→ **Activity**
Count the lines below in which "more" appears, then give that number by itself.
********************
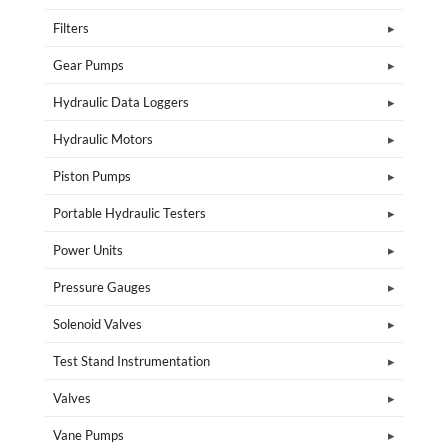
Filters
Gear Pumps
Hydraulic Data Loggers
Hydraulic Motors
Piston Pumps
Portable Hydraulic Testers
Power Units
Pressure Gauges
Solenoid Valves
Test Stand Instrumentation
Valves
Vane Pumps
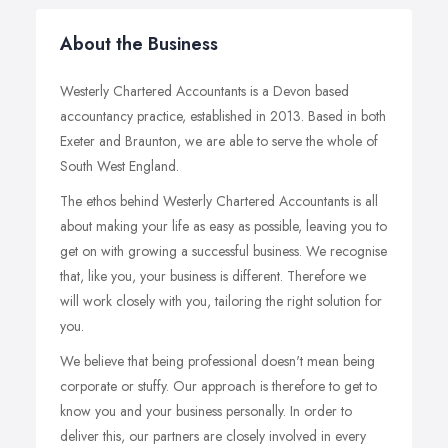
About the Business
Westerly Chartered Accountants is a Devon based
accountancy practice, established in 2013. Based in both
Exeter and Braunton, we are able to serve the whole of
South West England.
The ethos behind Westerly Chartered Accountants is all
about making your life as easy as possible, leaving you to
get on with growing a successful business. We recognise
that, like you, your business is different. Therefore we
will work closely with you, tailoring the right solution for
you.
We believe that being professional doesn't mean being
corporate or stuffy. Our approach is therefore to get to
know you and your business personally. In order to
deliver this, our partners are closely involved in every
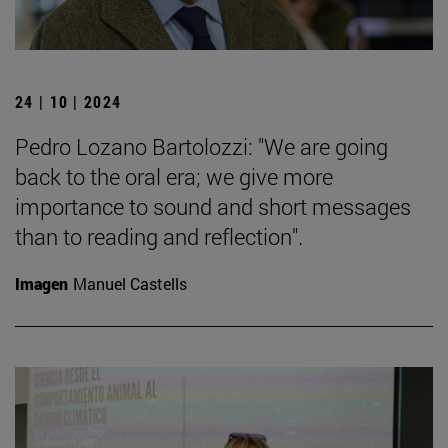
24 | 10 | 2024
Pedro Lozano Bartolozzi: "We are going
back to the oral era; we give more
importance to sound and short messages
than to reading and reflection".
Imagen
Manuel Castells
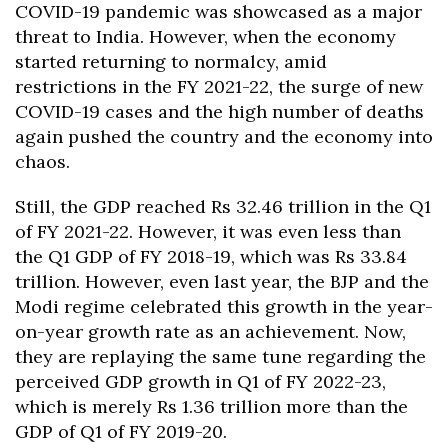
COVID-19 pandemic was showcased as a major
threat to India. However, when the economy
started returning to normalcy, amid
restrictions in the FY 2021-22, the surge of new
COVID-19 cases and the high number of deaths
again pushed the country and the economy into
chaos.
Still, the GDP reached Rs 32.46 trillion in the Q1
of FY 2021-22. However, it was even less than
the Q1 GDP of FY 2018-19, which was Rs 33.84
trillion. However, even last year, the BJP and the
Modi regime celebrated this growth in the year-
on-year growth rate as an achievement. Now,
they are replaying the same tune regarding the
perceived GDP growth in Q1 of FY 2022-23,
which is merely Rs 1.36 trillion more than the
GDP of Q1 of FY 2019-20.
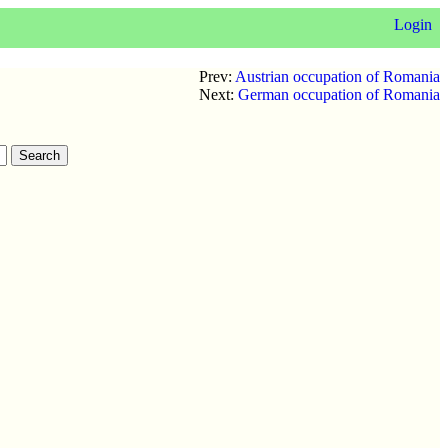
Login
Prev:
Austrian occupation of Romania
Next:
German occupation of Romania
********************
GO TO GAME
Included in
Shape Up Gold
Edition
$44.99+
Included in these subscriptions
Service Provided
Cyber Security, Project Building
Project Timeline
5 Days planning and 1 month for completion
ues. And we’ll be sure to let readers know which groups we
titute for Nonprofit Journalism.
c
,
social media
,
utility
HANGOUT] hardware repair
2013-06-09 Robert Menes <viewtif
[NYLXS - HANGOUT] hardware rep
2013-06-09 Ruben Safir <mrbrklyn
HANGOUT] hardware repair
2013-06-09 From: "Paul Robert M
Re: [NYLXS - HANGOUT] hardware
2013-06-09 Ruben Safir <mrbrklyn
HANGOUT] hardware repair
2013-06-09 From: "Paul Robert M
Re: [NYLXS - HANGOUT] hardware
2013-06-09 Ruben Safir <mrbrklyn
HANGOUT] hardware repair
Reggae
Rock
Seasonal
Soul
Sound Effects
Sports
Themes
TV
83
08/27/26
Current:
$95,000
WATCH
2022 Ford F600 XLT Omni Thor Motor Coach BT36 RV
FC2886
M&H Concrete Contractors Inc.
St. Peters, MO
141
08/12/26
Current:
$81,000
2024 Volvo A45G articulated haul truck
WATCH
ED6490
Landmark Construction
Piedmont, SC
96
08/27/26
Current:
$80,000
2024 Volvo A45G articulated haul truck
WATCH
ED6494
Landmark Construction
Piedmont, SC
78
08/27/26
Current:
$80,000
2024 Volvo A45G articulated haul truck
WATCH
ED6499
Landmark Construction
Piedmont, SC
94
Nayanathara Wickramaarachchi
********************
→ **Your response**
2